Dix-neuf États sur vingt-huit, représentant 60 % des voix, se sont explicitement opposés à l’autorisation. Seuls cinq États ont donné leur accord, les autres ayant choisi l’abstention. Or quatre de ces cinq États ne pratiquent pas du tout la culture du maïs, ou à une échelle peu significative. Je pense que les Suédois, par exemple, ne voient pas souvent du maïs…

M. Roland Courteau. C’est le moins qu’on puisse dire !

M. Stéphane Le Foll, ministre de l'agriculture, de l'agroalimentaire et de la forêt. Encore que, avec le réchauffement climatique… (Sourires.)

M. Alain Fauconnier, rapporteur. … si ce n’est sous forme de pop-corn ! (Nouveaux sourires.)

Il se trouve que, selon les règles en vigueur, la proposition de la Commission ne pouvait être refusée qu’à une majorité de 74 % des voix, ce qui est considérable, l’abstention étant assimilée à un vote positif !

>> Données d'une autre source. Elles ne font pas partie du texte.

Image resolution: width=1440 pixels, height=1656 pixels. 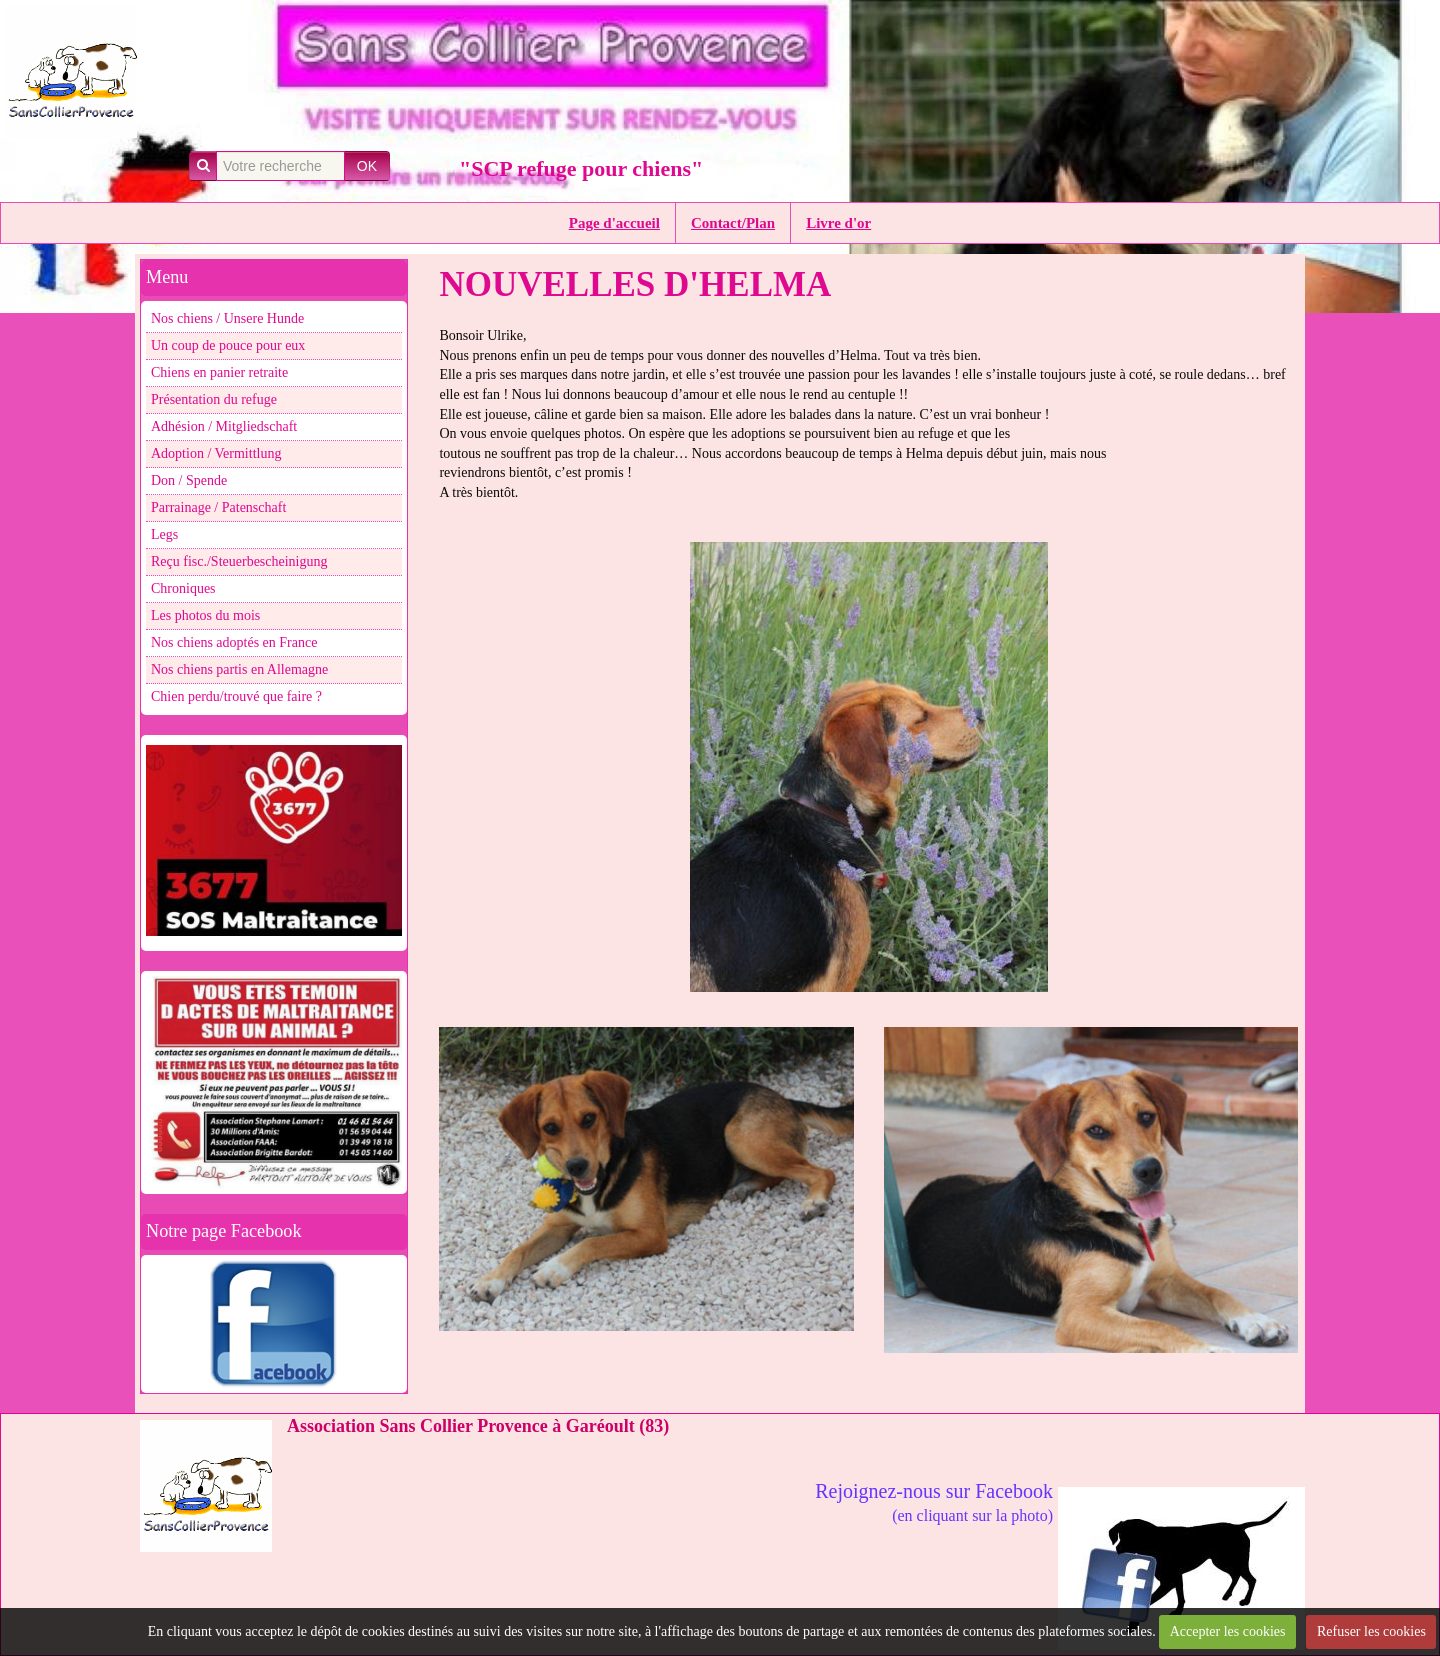 I want to click on Parrainage / Patenschaft, so click(x=218, y=507).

Peut-on décréter que « qui ne dit mot consent » lorsqu’il s’agit d’autoriser la culture de produits aussi nouveaux et controversés que les plantes génétiquement modifiées ?

Les procédures juridiques et les avis de l’EFSA sont donc respectés à la lettre, mais qu’en est-il des préoccupations des citoyens ? Car ce sont bien ces préoccupations que le Parlement européen et les gouvernements ont essayé de relayer. Nos concitoyens européens refusent que les OGM se disséminent de plus en plus dans leurs assiettes et l’alimentation de leurs animaux sans en être informés. Ces mêmes préoccupations m’ont conduit à déposer cette proposition de loi.

Au-delà des questions scientifiques que je vais évoquer maintenant, il est nécessaire d’avoir une vision globale.

Pour les citoyens, la question des plantes génétiquement modifiées comporte aussi des enjeux sociaux, économiques et éthiques qui ne sont pas suffisamment pris en compte par les règles communautaires.

Sur le plan scientifique, les procédures suivies reviennent à présumer l’absence de toxicité des plantes génétiquement modifiées. Si les chercheurs ne démontrent pas leur nocivité, elles sont presque mécaniquement autorisées. Ne faudrait-il pas adopter l’attitude inverse et considérer que leur absence de nocivité doit être démontrée sur le long terme avant d’autoriser leur mise en culture à plus grande échelle ? Je constate en effet que plusieurs questions ne font pas l’objet d’un consensus parmi les experts.

L’impact sanitaire des OGM demeure controversé. Nous manquons de tests démontrant, sur le long terme, la sécurité sanitaire des OGM pour l’alimentation humaine et animale. Il s’agit d’une question de moyens et d’accès aux données pour les laboratoires de recherche publique.

Les effets des OGM sur l’environnement sont extrêmement difficiles à déterminer, en raison de la complexité même des écosystèmes. Les scientifiques et les experts s’opposent quant aux conséquences de la présence des OGM ou de la diffusion de pesticides dans l’espace naturel sur la préservation de la biodiversité.

Les maïs génétiquement modifiés censés combattre par eux-mêmes les insectes, devraient nécessiter moins d’épandage de pesticides. Mais quel est l’impact des toxines qu’ils engendrent ? Quant aux variétés capables de résister aux herbicides, n’entraînent-elles pas, au contraire, davantage d’opérations d’épandage ?

L’apparition d’insectes résistant aux OGM a également suscité des controverses : ne risque-t-on pas d’assister à une sorte de « course aux armements » entre des plantes de plus en plus efficaces et des insectes de plus en plus résistants ?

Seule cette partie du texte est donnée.